Belum selesai dibangun, PT ATP jatuh pailit. Kemudian Tim Kurator PT ATP yang ditunjuk pengadilan, mendapatkan izin dari pengadilan untuk menandatangani Perjanjian 2010 dengan PT AGM dan PT BMSS, agar proyek jalan khusus tambang dan pelabuhan khusus PT ATP dapat terus berlanjut.
Dapat juga disampaikan bahwa Perjanjian 2010 lahir dari itikad baik PT AGM untuk bersama-sama menjalankan bisnis secara berdampingan.
Inti dari kesepakatan itu adalah tukar pakai tanah antara PT AGM dan PT ATP, dimana PT ATP berhak untuk menggunakan tanah PT AGM seluas 1824 meter persegi (m2) di sebelah timur underpass KM 101 untuk jalan hauling ATP.
Kemudian, PT AGM berhak memakai tanah PT ATP di sebelah barat underpass KM 101 untuk jalan hauling PT AGM.
Dalam Perjanjian 2010 juga terdapat sejumlah poin kesepakatan yang mengikat kedua perusahaan, yaitu pertama, perjanjian berlaku sepanjang tanah tukar pakai masih digunakan untuk jalan hauling.
Kedua, perjanjian tidak berakhir dengan berpindahnya kepemilikan tanah.
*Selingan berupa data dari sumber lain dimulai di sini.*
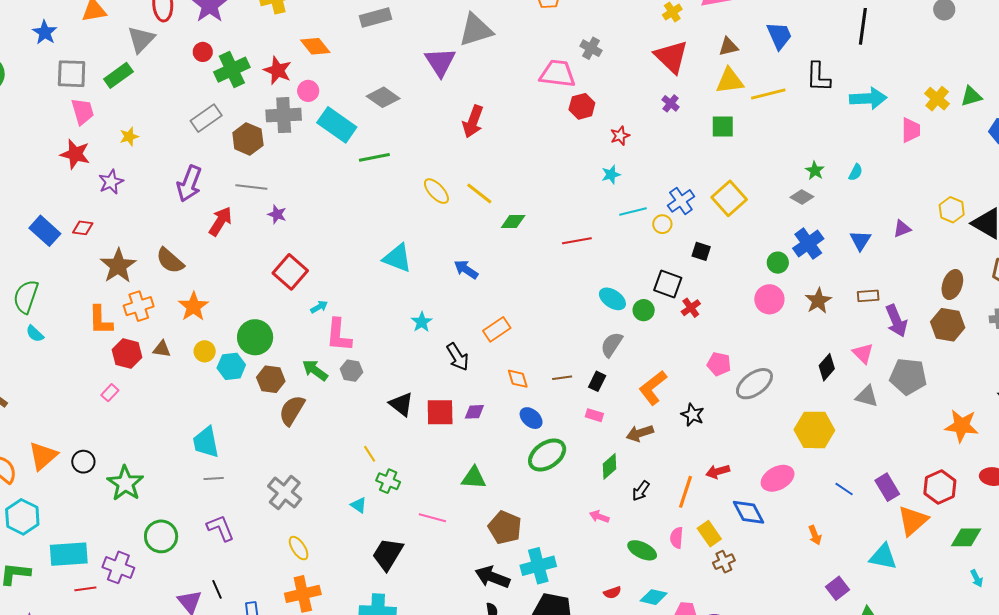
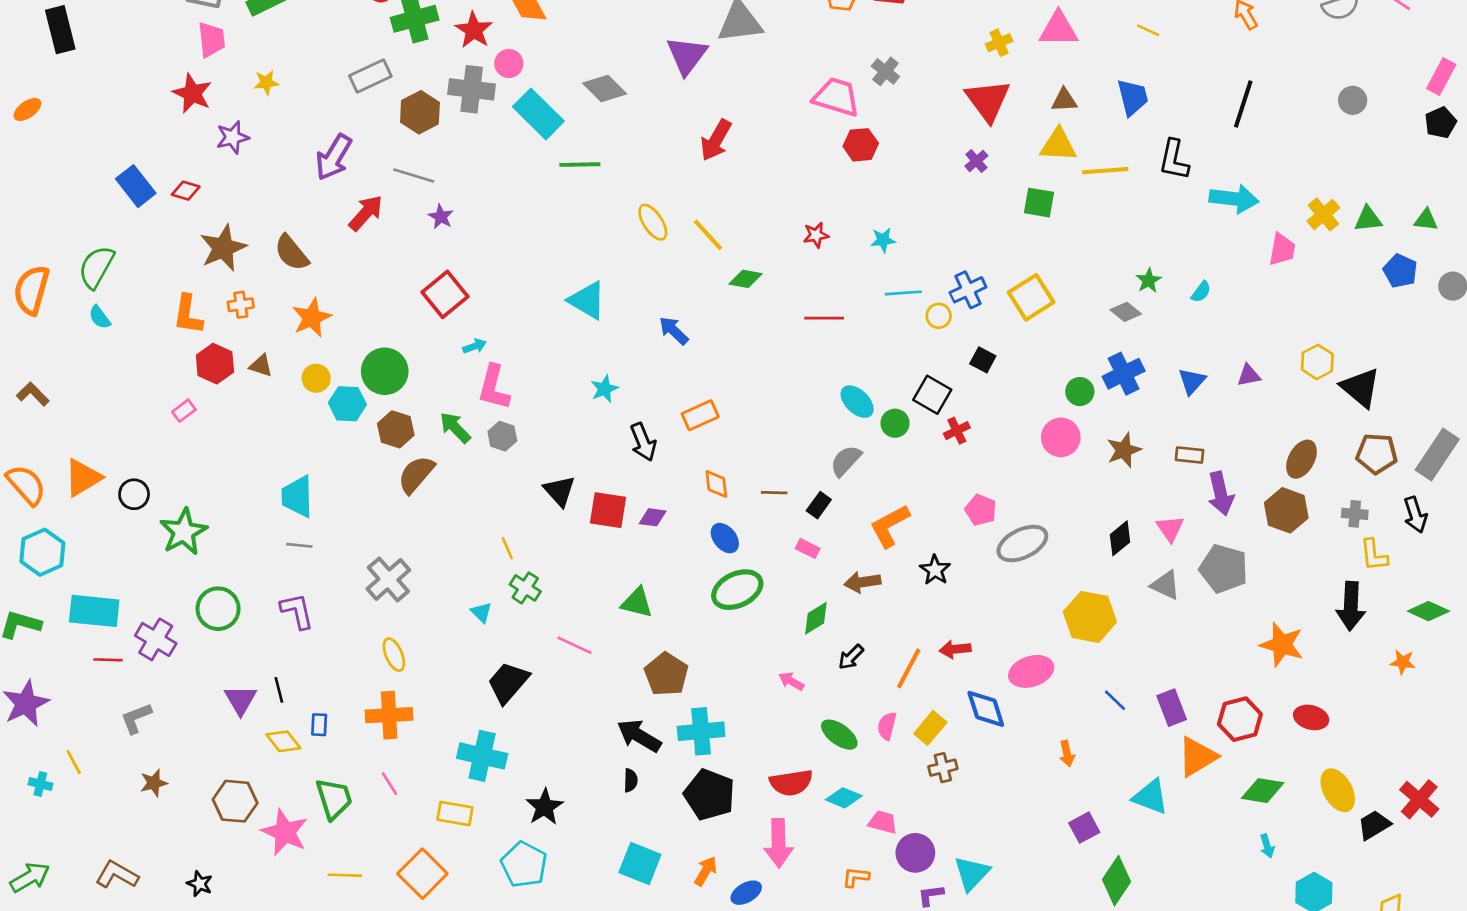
red star: (620, 136) -> (816, 235), moved
orange cross: (139, 306) -> (241, 305), size x0.7
yellow rectangle: (709, 534) -> (930, 728), turned 65
red semicircle: (612, 593) -> (791, 783), size x1.8

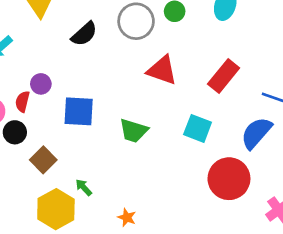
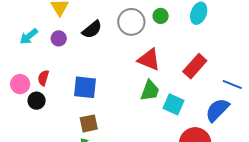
purple circle: (41, 84) -> (59, 38), moved
green trapezoid: (134, 131) -> (150, 91), moved, turned -90
brown square: (43, 160) -> (89, 123), moved, turned 30

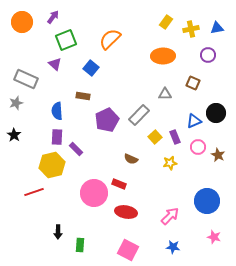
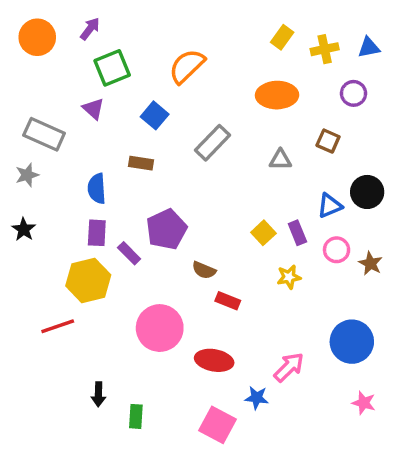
gray rectangle: (139, 115) -> (212, 143), moved
purple pentagon: (107, 120) -> (166, 229), moved
brown semicircle: (131, 159) -> (204, 270), moved
red rectangle: (119, 184) -> (228, 301), moved
blue star: (173, 247) -> (257, 398), moved

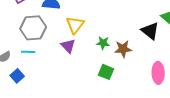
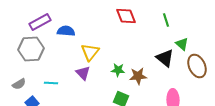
gray hexagon: (33, 28) -> (31, 49), moved
cyan line: (28, 52) -> (51, 83), moved

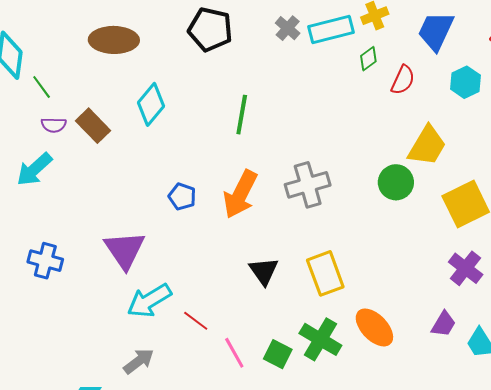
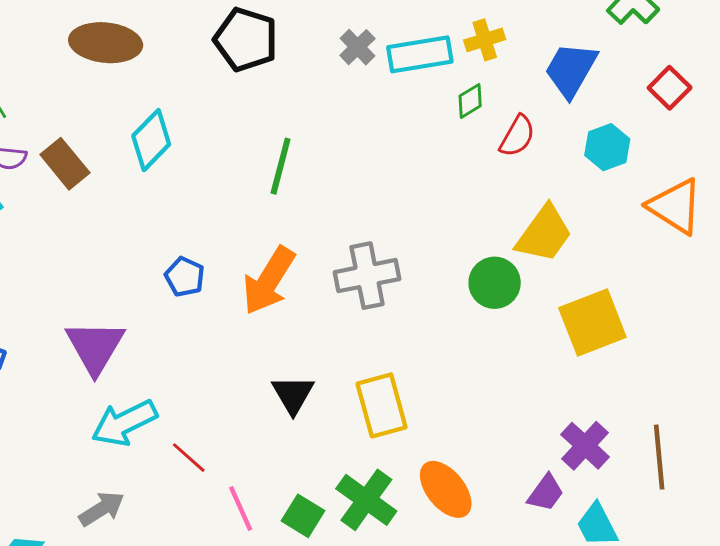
purple cross: (466, 268) -> (585, 446), moved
Ketiga, perjanjian berlaku mengikat kepada para pihak penerus atau pengganti dari pihak yang membuat perjanjian.
Ketika proyek jalan khusus tambang dan pelabuhan PT ATP beralih kepada PT TCT, perjanjian 2010 tetap dilaksanakan baik oleh PT AGM maupun PT TCT selama sepuluh tahun sejak sekitar 2011.
Namun, sejak Oktober 2021, terjadi sengketa wilayah di lahan tersebut. Akhir November 2021, polisi memasang garis polisi yang diikuti blokade oleh PT TCT di wilayah Km 101 Tapin.